Control of a Model of DNA Division via Parametric Resonance

TL;DR

This paper models DNA division as a chain of pendula and demonstrates how parametric resonance can be used to control the process by targeting specific modes and frequencies, with potential electromagnetic applications.

Contribution

It introduces a reduced Hamiltonian model capturing the global dynamics of DNA division and shows how parametric excitation can stabilize the open state for control purposes.

Findings

Global and slow dynamics remain Hamiltonian despite parametric excitation

Parametric excitation can stabilize the open DNA state

Time-averaged reduced model accurately predicts full system behavior

Abstract

We study the internal resonance, energy transfer, activation mechanism, and control of a model of DNA division via parametric resonance. While the system is robust to noise, this study shows that it is sensitive to specific fine scale modes and frequencies that could be targeted by low intensity electro-magnetic fields for triggering and controlling the division. The DNA model is a chain of pendula in a Morse potential.
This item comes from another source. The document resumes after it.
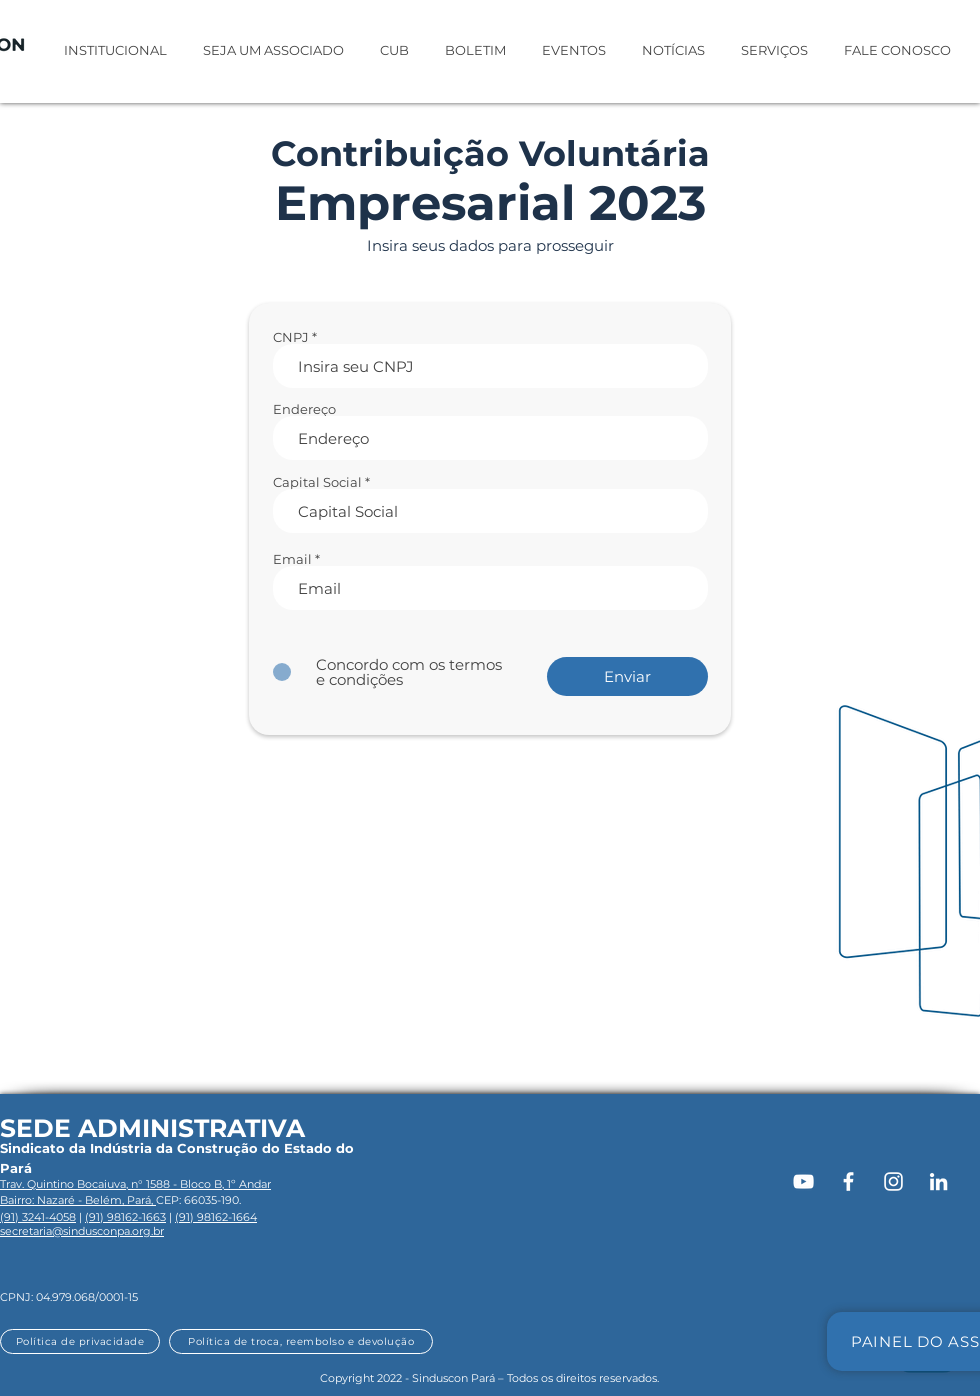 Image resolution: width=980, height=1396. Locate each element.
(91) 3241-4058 (38, 1217)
While the (possibly parametrically excited) system has a large number of degrees of freedom and a large number of intrinsic time scales, global and slow variables can be identified by (i) first reducing its dynamic to two modes exchanging energy between each other and (ii) averaging the dynamic of the reduced system with respect to the phase of the fastest mode. Surprisingly the global and slow dynamic of the system remains Hamiltonian (despite the parametric excitation) and the study of its associated effective potential shows how parametric excitation can turn the unstable open state into a stable one. Numerical experiments support the accuracy of the time-averaged reduced Hamiltonian in capturing the global and slow dynamic of the full system.